I think, she said bravely, I'll probably survive.
In the scheme of not-feeling-well, I'm doing pretty well. In the scheme of feeling well and being at work, I'm sulking and my head hurts and my stomach is unhappy and my throat hurts and I feel generally somewhat dazed. Being at a sort-of-reassembled-but-not-really makeshift desk in the newly razed front corner of the office isn't helping, since it's loud with the wall gone and everything I'm used to having neatly arranged at my desk is now piled in a teetering and chaotic stack 4 feet to my left.
Dazed. Razed. Fazed. It would be great if I knew how this being-sick-and-not-at-work business works around here.
I suspect that finding out may be in my future.
I have people to bother, stacks of stuff to sort through, project materials to organize and lists to update, but my morning tea hasn't woken me up yet.
This provides me with a perfect opportunity to point out two things. One, I made something two nights ago. It was a ring. It was blue. It had two resistors on it, attached in a way I'd never thought of before. I wore it gleefully to work yesterday with a small and discreet assortment of color-coordinated things. It's a new era, a deceptively tasteful chapter in the history of mad hardware science. When my paycheck clears, I'm going to the hardware store to buy myself a pair of non-scratching round pliers and then the world had just damn well better look out.
Two, I know I posted a while back about billboard distribution in BART stations. Has anyone else noticed that Apple has purchased every single billboard in the Powell Street station for its iPod ad campaign? It's a row of black silhouettes against brightly colored backgrounds as far as the eye can see.

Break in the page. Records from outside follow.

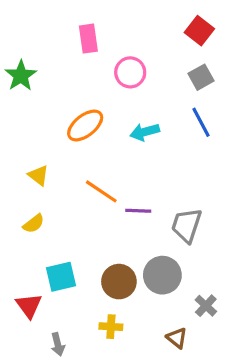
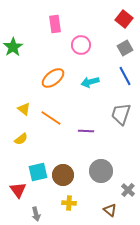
orange line: (101, 191) -> (51, 118), moved
gray trapezoid: (187, 225) -> (121, 114), moved
brown circle: (119, 282) -> (63, 175), moved

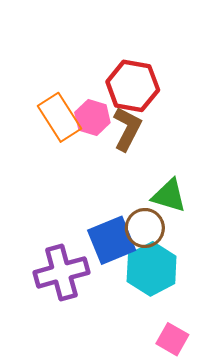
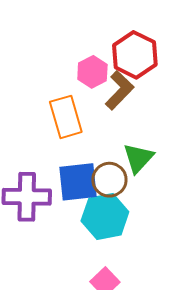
orange rectangle: (60, 117) -> (66, 117), moved
green triangle: (169, 196) -> (138, 158), turned 40

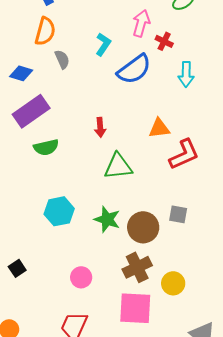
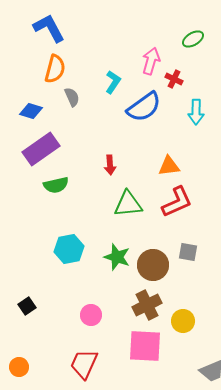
red L-shape: (184, 154) -> (177, 202), moved

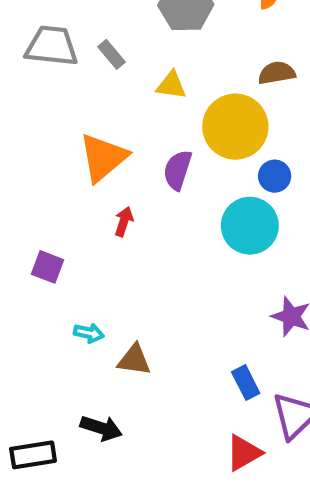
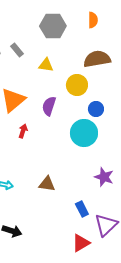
brown semicircle: (277, 73) -> (97, 59), size x1.5
yellow circle: (235, 127) -> (77, 85), size x0.7
brown triangle: (134, 360) -> (47, 184), moved

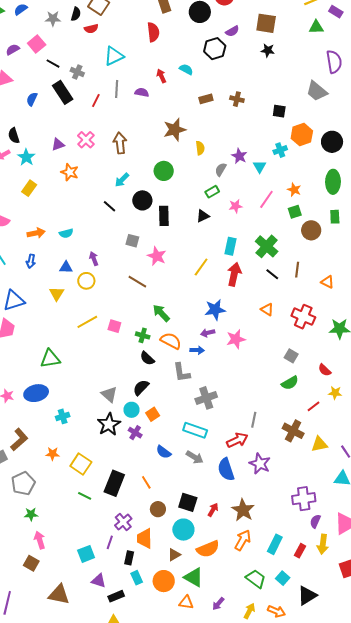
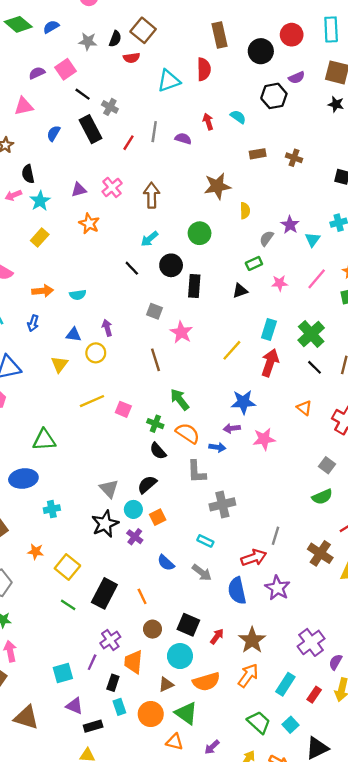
cyan triangle: (114, 56) -> (169, 81), moved
brown line: (137, 282) -> (156, 360), turned 36
cyan rectangle: (195, 430) -> (205, 541), size x0.6
purple cross: (304, 499) -> (311, 642), moved, turned -35

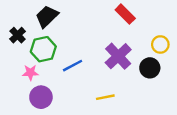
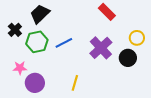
blue line: (73, 66) -> (64, 43), moved
pink star: (30, 73) -> (20, 68), moved
yellow line: (105, 97) -> (75, 83), moved, turned -63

On Monday I saw one billboard remaining for a housing complex in Hayward; after trying to see around inconveniently-placed trains for two days I've finally confirmed today that it's gone. We have achieved iPod uniformity. Buy or be assimilated.
It's ironic and strange given Apple's image in the computer world as the quirky minority competitor, the salmon to the PC/Microsoft stream. I am officially unnerved.

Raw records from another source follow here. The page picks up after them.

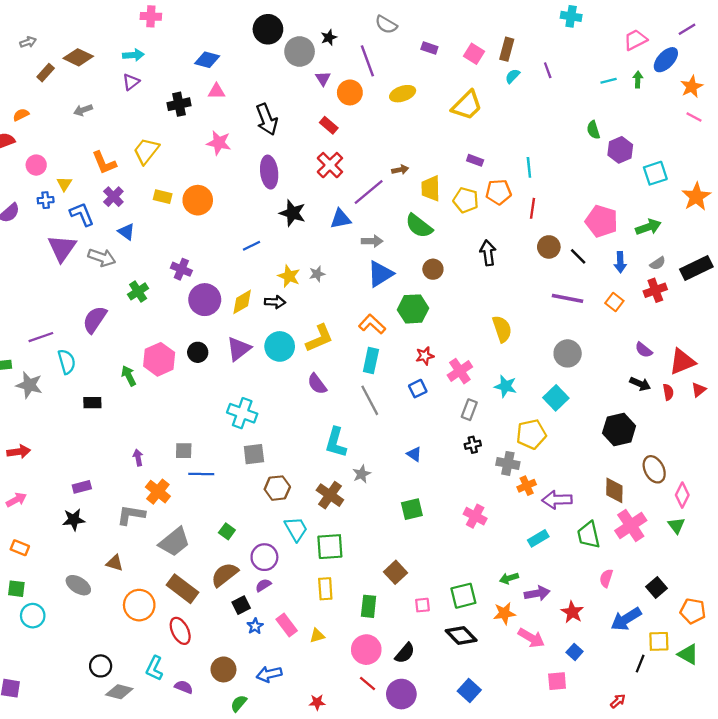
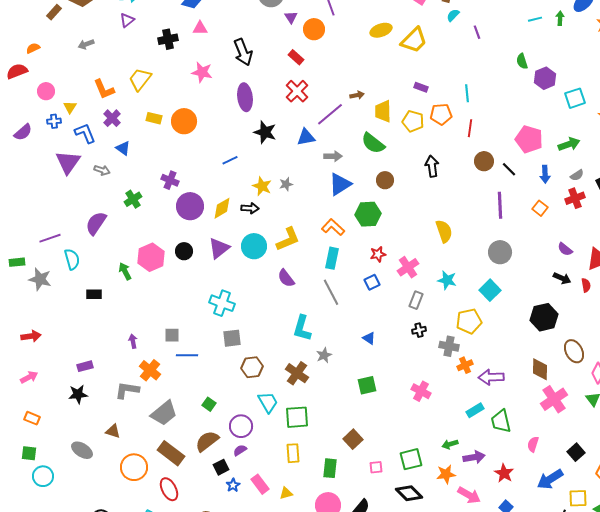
purple line: (548, 70) -> (477, 32), moved
yellow ellipse: (403, 94) -> (381, 30), moved
gray arrow: (102, 257) -> (102, 170), size x0.7
purple line: (568, 298) -> (500, 205), turned 76
green trapezoid: (589, 535) -> (501, 421), moved

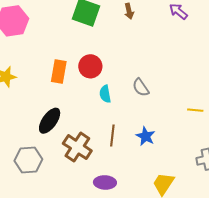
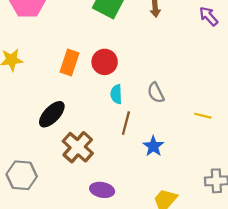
yellow line: (195, 110) -> (203, 116), moved
brown line: (112, 136) -> (126, 123), moved
gray hexagon: (28, 160) -> (22, 175), moved

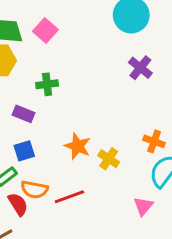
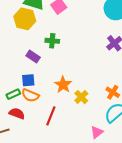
orange semicircle: (34, 189) -> (30, 95), moved
red line: (69, 197) -> (51, 116), turned -60
red semicircle: (18, 204) -> (17, 113), turned -49

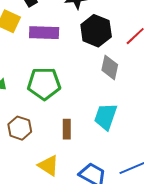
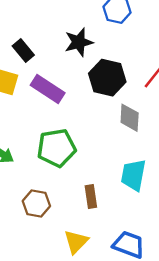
purple rectangle: (44, 33) -> (48, 89), turned 40
yellow triangle: (48, 166) -> (76, 242), turned 50

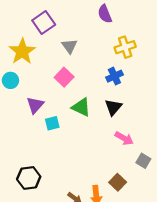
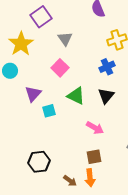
pink arrow: (124, 138) -> (95, 128), moved
black hexagon: (29, 178) -> (39, 162), moved
brown square: (118, 182) -> (94, 157), moved, turned 35

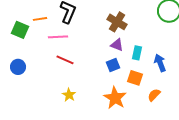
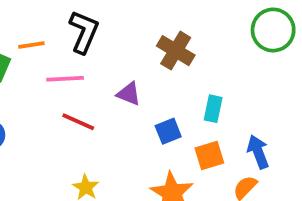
purple triangle: (117, 45) -> (129, 94), moved
blue arrow: (160, 63) -> (258, 152), moved
orange square: (135, 78) -> (209, 156), turned -35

Today, while I sat in Dolores Park eating lunch, I watched a girl sitting near me trying to be sneaky about smoking pot. She was carefully watching to see when people were looking in her direction, and when they weren't she'd light a little tiny pipe and take a hit from it. It was pretty adorable the way she tried so hard to be unnoticeable, exactly as if her lighter weren't making a loud clicking noise that gave her away to everyone in the park.
Adorability notwithstanding, I have to say it was a terrible waste of nice air. You see, cities don't generally smell very good. It's just inherent in urban-ness. It's pretty inherent in suburban-ness as well, for that matter. City environments just smell like car exhaust and spoiled food and perfume and hot asphalt. It makes the air sub-optimal for breathing purposes, and San Francisco air is usually no exception.
Dolores Park air at noon on the first sunny, clear Monday in May, however, is an exception. It's green. It's warm. It's rich, and not in that week-old tuna kind of way. It's what you get when you crank up the heat and pull the photosynthesis lever over to "Turbo". It's air that drips out of the sky at 85 degrees Fahrenheit and settles down into the cool green grass, bounces around among the blades and comes back up feeling wiggly and alive. It's occasionally joined by stray whiffs of sugar and vanilla from the bakeries in the Mission, unless that's just coconut from the various tanning products being used by the sunbathers basking on their towels. Ahhhhh.
My boss complimented me on my logic today. Tomorrow I'm bringing homemade vegan banana bread to the office. Is it wrong to experiment with stimulus-response conditioning in the workplace?